Exercise objective: Report each line of the entries below that has the word "musica" in it.

Stored data entries
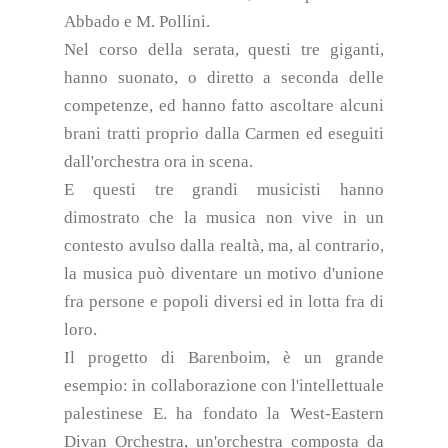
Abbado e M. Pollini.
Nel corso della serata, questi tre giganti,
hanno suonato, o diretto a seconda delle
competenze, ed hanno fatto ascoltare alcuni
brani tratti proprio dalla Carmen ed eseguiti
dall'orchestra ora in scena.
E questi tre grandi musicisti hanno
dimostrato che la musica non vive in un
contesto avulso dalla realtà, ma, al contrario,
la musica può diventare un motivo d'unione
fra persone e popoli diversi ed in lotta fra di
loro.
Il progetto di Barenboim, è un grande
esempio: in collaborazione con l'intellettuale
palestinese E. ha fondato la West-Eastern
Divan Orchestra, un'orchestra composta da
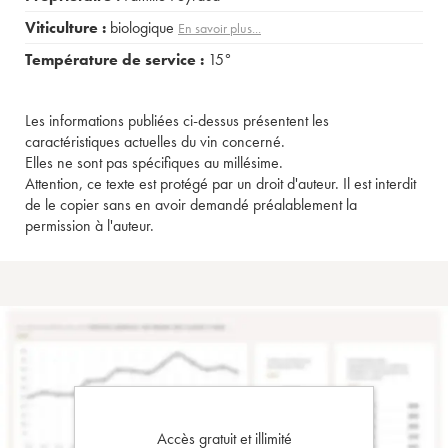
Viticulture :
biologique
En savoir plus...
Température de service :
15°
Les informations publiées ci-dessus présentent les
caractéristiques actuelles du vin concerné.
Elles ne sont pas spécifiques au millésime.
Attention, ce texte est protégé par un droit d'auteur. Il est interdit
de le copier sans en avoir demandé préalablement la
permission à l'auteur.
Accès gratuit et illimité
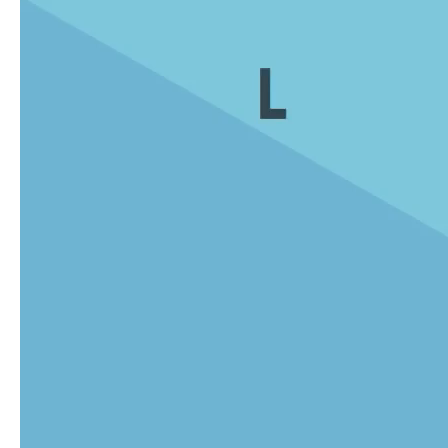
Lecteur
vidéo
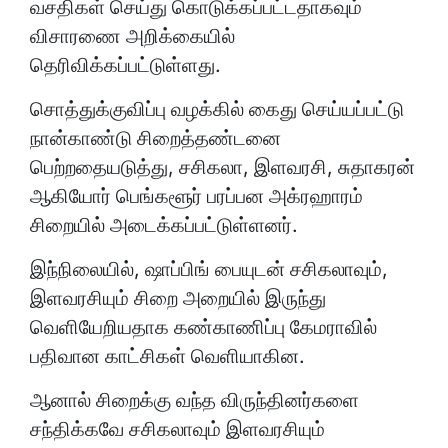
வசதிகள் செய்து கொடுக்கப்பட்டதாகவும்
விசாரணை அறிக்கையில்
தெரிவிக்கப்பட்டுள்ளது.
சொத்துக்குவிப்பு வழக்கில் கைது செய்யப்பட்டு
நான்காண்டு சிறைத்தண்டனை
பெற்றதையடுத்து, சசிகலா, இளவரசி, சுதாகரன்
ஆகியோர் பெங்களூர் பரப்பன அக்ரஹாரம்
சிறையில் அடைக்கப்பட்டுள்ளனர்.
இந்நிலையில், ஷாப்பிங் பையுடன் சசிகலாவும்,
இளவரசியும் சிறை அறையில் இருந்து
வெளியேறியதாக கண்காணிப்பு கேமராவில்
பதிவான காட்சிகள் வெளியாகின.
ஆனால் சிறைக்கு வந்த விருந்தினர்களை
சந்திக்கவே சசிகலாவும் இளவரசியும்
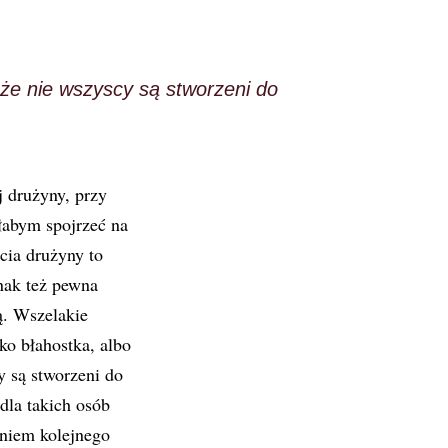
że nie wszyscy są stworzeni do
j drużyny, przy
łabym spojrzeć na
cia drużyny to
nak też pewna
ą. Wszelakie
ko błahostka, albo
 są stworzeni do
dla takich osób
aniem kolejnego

Response to the exercise:
dimostrato che la musica non vive in un
la musica può diventare un motivo d'unione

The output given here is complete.